Listed entries:
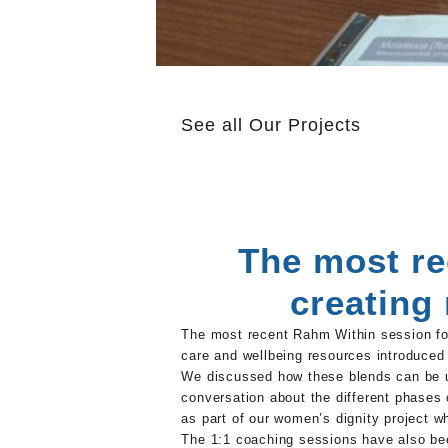
See all
Our Projects
The most re
creating
The most recent Rahm Within session foc
care and wellbeing resources introduced 
We discussed how these blends can be us
conversation about the different phases 
as part of our women’s dignity project wh
The 1:1 coaching sessions have also bee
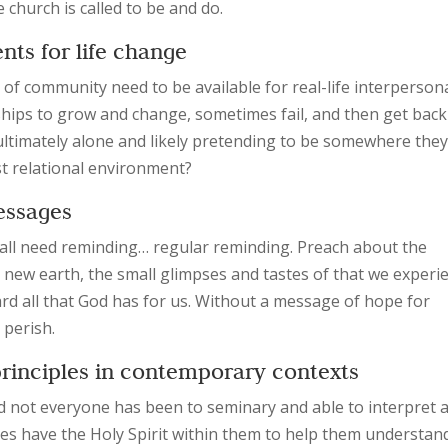
e church is called to be and do.
ents for life change
 of community need to be available for real-life interperson
ships to grow and change, sometimes fail, and then get bac
e ultimately alone and likely pretending to be somewhere the
est relational environment?
messages
e all need reminding… regular reminding. Preach about the
ew earth, the small glimpses and tastes of that we experi
 all that God has for us. Without a message of hope for
 perish.
 principles in contemporary contexts
d not everyone has been to seminary and able to interpret al
oes have the Holy Spirit within them to help them understan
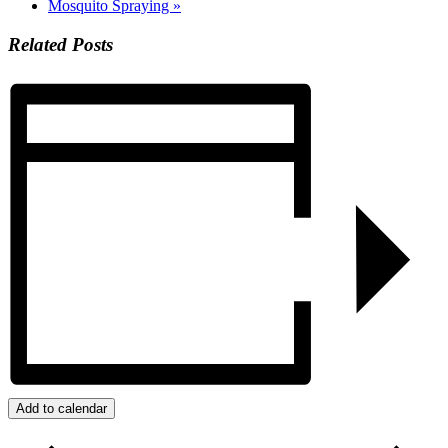
Mosquito Spraying
»
Related Posts
Add to calendar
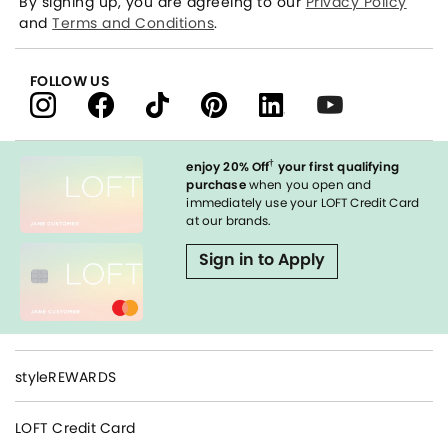
By signing up, you are agreeing to our
Privacy Policy
and
Terms and Conditions
.
FOLLOW US
†
enjoy 20% Off
your first qualifying
purchase
when you open and
immediately use your LOFT Credit Card
at our brands.
Sign in to Apply
styleREWARDS
LOFT Credit Card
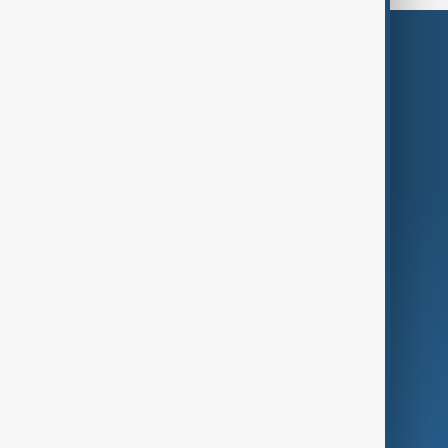
Themes
Services
Company
Region
Live
About Us
World
Just In
Privacy Policy
AnewZ Originals
Terms of Use
AI & Next
Contact Us
Business
Culture
Green
Programmes
Investigations
Opinion
Follow Us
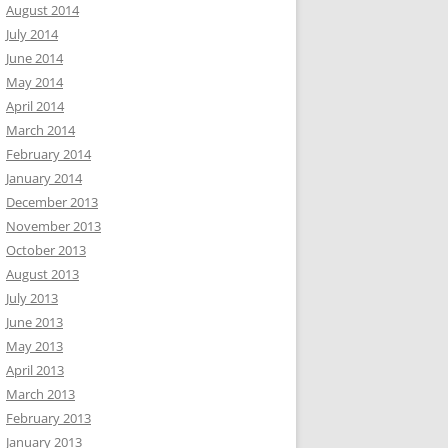
August 2014
July 2014
June 2014
May 2014
April 2014
March 2014
February 2014
January 2014
December 2013
November 2013
October 2013
August 2013
July 2013
June 2013
May 2013
April 2013
March 2013
February 2013
January 2013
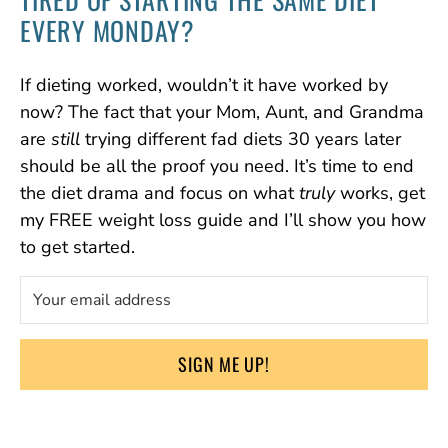
EVERY MONDAY?
If dieting worked, wouldn’t it have worked by
now? The fact that your Mom, Aunt, and Grandma
are
still
trying different fad diets 30 years later
should be all the proof you need. It’s time to end
the diet drama and focus on what
truly
works, get
my FREE weight loss guide and I’ll show you how
to get started.
SIGN ME UP!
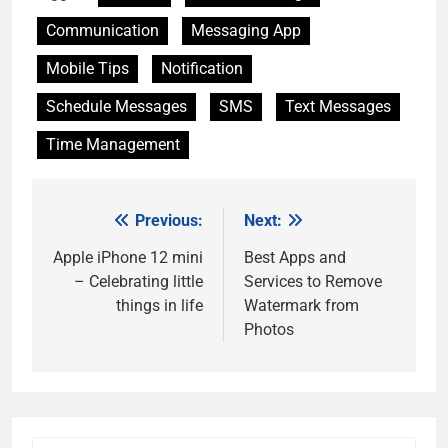
Communication
Messaging App
Mobile Tips
Notification
Schedule Messages
SMS
Text Messages
Time Management
Previous:
Next:
Post
navigation
Apple iPhone 12 mini
Best Apps and
– Celebrating little
Services to Remove
things in life
Watermark from
Photos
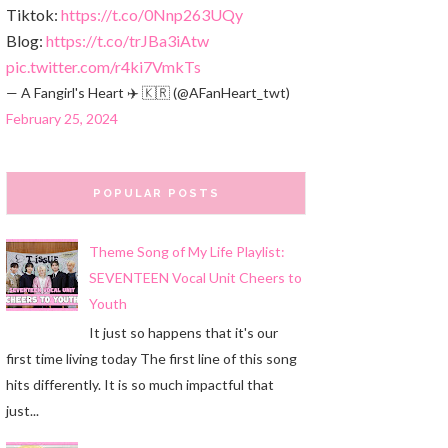
Tiktok:
https://t.co/0Nnp263UQy
Blog:
https://t.co/trJBa3iAtw
pic.twitter.com/r4ki7VmkTs
— A Fangirl's Heart ✈️ 🇰🇷 (@AFanHeart_twt)
February 25, 2024
POPULAR POSTS
Theme Song of My Life Playlist:
SEVENTEEN Vocal Unit Cheers to
Youth
It just so happens that it's our
first time living today The first line of this song
hits differently. It is so much impactful that
just...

Problem:
Return an exact transcription of the entries above, excluding each image.

Written answer:
See all
Our Projects
The most re
creating
The most recent Rahm Within session foc
care and wellbeing resources introduced 
We discussed how these blends can be us
conversation about the different phases 
as part of our women’s dignity project wh
The 1:1 coaching sessions have also bee
e church is called to be and do.
ents for life change
 of community need to be available for real-life interperson
ships to grow and change, sometimes fail, and then get bac
e ultimately alone and likely pretending to be somewhere the
est relational environment?
messages
e all need reminding… regular reminding. Preach about the
ew earth, the small glimpses and tastes of that we experi
 all that God has for us. Without a message of hope for
 perish.
 principles in contemporary contexts
d not everyone has been to seminary and able to interpret al
oes have the Holy Spirit within them to help them understan
Mosquito Spraying
»
Related Posts
Add to calendar
By signing up, you are agreeing to our
Privacy Policy
and
Terms and Conditions
.
FOLLOW US
†
enjoy 20% Off
your first qualifying
purchase
when you open and
immediately use your LOFT Credit Card
at our brands.
Sign in to Apply
styleREWARDS
LOFT Credit Card
Themes
Services
Company
Region
Live
About Us
World
Just In
Privacy Policy
AnewZ Originals
Terms of Use
AI & Next
Contact Us
Business
Culture
Green
Programmes
Investigations
Opinion
Follow Us
August 2014
July 2014
June 2014
May 2014
April 2014
March 2014
February 2014
January 2014
December 2013
November 2013
October 2013
August 2013
July 2013
June 2013
May 2013
April 2013
March 2013
February 2013
January 2013
EVERY MONDAY?
If dieting worked, wouldn’t it have worked by
now? The fact that your Mom, Aunt, and Grandma
are
still
trying different fad diets 30 years later
should be all the proof you need. It’s time to end
the diet drama and focus on what
truly
works, get
my FREE weight loss guide and I’ll show you how
to get started.
SIGN ME UP!
Communication
Messaging App
Mobile Tips
Notification
Schedule Messages
SMS
Text Messages
Time Management
Previous:
Next:
Post
navigation
Apple iPhone 12 mini
Best Apps and
– Celebrating little
Services to Remove
things in life
Watermark from
Photos
Tiktok:
https://t.co/0Nnp263UQy
Blog:
https://t.co/trJBa3iAtw
pic.twitter.com/r4ki7VmkTs
— A Fangirl's Heart ✈️ 🇰🇷 (@AFanHeart_twt)
February 25, 2024
POPULAR POSTS
Theme Song of My Life Playlist:
SEVENTEEN Vocal Unit Cheers to
Youth
It just so happens that it's our
first time living today The first line of this song
hits differently. It is so much impactful that
just...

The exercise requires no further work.